• **Directions for this task**
Every line of the entries below from the one containing "Louis Widmer (311, 863)" to the one containing "Operations at Airports (207, 2203)", both ends included, must be written out exactly. No other line belongs in the answer.

━━━ Input for this task ━━━

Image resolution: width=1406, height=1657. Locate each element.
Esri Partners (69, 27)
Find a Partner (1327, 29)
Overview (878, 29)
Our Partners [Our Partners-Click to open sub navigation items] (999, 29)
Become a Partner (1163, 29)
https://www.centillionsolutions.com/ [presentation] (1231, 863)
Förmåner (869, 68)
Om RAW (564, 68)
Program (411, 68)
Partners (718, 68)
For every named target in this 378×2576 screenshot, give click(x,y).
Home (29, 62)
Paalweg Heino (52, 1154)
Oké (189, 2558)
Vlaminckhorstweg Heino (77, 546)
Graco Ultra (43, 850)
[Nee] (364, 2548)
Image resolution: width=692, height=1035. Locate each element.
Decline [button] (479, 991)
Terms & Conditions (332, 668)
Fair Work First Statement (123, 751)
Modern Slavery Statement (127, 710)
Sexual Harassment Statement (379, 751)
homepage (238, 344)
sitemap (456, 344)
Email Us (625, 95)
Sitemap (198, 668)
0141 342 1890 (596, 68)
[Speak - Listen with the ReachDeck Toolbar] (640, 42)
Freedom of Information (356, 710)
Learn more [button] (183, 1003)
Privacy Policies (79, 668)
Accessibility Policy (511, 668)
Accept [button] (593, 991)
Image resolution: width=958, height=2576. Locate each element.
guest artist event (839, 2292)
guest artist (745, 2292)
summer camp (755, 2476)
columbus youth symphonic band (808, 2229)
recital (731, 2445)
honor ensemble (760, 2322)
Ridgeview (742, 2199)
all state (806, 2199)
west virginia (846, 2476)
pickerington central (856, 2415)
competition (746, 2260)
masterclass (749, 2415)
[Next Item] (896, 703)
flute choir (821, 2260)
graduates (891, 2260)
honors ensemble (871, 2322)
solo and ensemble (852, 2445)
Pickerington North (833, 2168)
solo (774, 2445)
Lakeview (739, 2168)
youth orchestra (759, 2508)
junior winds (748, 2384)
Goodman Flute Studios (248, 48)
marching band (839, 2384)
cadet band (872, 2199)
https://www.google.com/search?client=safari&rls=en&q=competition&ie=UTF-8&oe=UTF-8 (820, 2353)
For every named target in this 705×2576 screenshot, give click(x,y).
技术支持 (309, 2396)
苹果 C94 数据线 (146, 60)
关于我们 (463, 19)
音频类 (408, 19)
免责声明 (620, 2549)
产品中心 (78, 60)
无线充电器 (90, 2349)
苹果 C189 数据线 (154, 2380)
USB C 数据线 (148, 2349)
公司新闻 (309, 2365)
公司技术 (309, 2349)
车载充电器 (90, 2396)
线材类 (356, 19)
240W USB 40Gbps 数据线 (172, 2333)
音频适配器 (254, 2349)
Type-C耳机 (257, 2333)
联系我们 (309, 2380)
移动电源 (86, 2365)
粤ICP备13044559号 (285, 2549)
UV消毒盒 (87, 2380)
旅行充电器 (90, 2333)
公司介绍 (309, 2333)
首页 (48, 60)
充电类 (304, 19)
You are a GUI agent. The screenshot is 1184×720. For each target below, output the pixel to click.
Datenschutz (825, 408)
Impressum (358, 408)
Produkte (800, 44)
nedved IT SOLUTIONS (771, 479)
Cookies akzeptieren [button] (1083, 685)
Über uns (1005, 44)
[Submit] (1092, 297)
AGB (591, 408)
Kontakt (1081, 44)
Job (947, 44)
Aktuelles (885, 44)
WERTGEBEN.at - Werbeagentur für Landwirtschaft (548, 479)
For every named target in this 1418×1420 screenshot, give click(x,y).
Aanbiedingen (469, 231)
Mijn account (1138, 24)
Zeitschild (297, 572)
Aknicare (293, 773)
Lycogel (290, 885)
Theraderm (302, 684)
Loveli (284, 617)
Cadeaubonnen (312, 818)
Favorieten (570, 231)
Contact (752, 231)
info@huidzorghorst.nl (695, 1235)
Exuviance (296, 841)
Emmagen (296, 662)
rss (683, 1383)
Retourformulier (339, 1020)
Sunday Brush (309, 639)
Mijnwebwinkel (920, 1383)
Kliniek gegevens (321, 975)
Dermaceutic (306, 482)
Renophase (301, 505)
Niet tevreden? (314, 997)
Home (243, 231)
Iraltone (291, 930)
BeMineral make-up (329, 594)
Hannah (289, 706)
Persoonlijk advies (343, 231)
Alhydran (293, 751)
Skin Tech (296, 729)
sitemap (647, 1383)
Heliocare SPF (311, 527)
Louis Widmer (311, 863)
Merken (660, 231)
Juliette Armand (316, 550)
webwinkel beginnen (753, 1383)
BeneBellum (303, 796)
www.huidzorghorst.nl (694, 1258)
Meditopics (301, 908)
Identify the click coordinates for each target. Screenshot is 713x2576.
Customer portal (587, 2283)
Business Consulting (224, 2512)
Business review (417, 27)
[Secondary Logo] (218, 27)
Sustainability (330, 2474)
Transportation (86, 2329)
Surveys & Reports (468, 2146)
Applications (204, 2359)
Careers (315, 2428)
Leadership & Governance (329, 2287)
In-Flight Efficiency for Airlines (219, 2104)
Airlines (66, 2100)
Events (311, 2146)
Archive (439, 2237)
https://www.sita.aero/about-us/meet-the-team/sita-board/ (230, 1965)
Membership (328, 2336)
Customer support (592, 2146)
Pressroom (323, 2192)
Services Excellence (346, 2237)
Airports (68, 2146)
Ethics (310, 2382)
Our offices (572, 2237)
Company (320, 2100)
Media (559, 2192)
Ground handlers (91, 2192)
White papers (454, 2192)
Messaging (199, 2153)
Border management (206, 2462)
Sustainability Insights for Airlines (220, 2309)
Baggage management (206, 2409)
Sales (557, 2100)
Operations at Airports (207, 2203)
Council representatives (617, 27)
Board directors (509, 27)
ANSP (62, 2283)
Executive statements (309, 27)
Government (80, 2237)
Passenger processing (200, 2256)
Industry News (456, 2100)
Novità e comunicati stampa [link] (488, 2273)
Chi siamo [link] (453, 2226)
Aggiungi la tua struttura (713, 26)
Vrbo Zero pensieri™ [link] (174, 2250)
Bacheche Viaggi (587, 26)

━━━

• **Exercise answer**
Louis Widmer (311, 863)
Merken (660, 231)
Juliette Armand (316, 550)
webwinkel beginnen (753, 1383)
BeneBellum (303, 796)
www.huidzorghorst.nl (694, 1258)
Meditopics (301, 908)
Identify the click coordinates for each target. Screenshot is 713x2576.
Customer portal (587, 2283)
Business Consulting (224, 2512)
Business review (417, 27)
[Secondary Logo] (218, 27)
Sustainability (330, 2474)
Transportation (86, 2329)
Surveys & Reports (468, 2146)
Applications (204, 2359)
Careers (315, 2428)
Leadership & Governance (329, 2287)
In-Flight Efficiency for Airlines (219, 2104)
Airlines (66, 2100)
Events (311, 2146)
Archive (439, 2237)
https://www.sita.aero/about-us/meet-the-team/sita-board/ (230, 1965)
Membership (328, 2336)
Customer support (592, 2146)
Pressroom (323, 2192)
Services Excellence (346, 2237)
Airports (68, 2146)
Ethics (310, 2382)
Our offices (572, 2237)
Company (320, 2100)
Media (559, 2192)
Ground handlers (91, 2192)
White papers (454, 2192)
Messaging (199, 2153)
Border management (206, 2462)
Sustainability Insights for Airlines (220, 2309)
Baggage management (206, 2409)
Sales (557, 2100)
Operations at Airports (207, 2203)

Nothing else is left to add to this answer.